Lors d'une allocution à Matignon, le Premier ministre a détaillé les concessions faites pour apaiser les socialistes et les Républicains, indiquant une volonté de trouver des compromis malgré une majorité fragile. Pourtant, l'exécution du budget reste un sujet délicat. Macron doit jongler entre les exigences du parlement et celles des armées, surtout alors que le contexte international devient de plus en plus instable.

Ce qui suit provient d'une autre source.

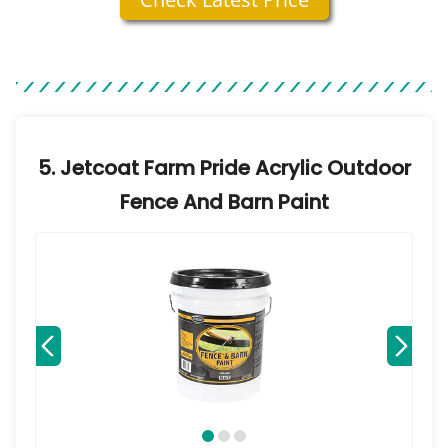
5. Jetcoat Farm Pride Acrylic Outdoor
Fence And Barn Paint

Une décision au cœur de l'instabilité mondiale
Le président de la République, en visite sur la base aérienne d'Istres, a mis l'accent sur la nécessité d'accélérer le réarmement de la France. D'après des sources du ministère des Armées, Emmanuel Macron a déclaré que "la France doit se positionner comme une nation cadre crédible" à l'échelle européenne, notamment par son soutien à l'Ukraine, où elle joue un rôle essentiel dans le renseignement.
En s'adressant aux leaders de l'industrie de défense, Macron a lancé un cri d'alerte : "Nous avons besoin de produire plus vite, de produire en volume et de manière innovante. Si nous continuons ce rythme, nous risquons d'être évincés du marché". Cette affirmation a provoqué un changement de ton : les industriels sont accusés de lenteurs inacceptables, tandis que le besoin d'un renouveau productif est pressant.
Le ministre des Armées, Sébastien Lecornu, avait déjà évoqué cette question, rappelant que la rareté des ressources financières posait un obstacle majeur à l'atteinte des objectifs de déploiement de forces. "Seul les États-Unis peuvent déployer seuls un corps d'armée", a-t-il remarqué. Cette déclaration souligne l'urgente nécessité pour la France de renforcer son autonomie défensive.
Les industriels rétorquent cependant que leurs délais de production sont équivalents à la complexité des commandes. Un cycle vicieux semble donc s'installer, l'importance des crédits étant constante pour permettre un renouvellement des capacités. Il est donc impératif, tant pour le gouvernement que pour l'industrie, de se poser la question cruciale des moyens adéquats pour soutenir ce changement de rythme.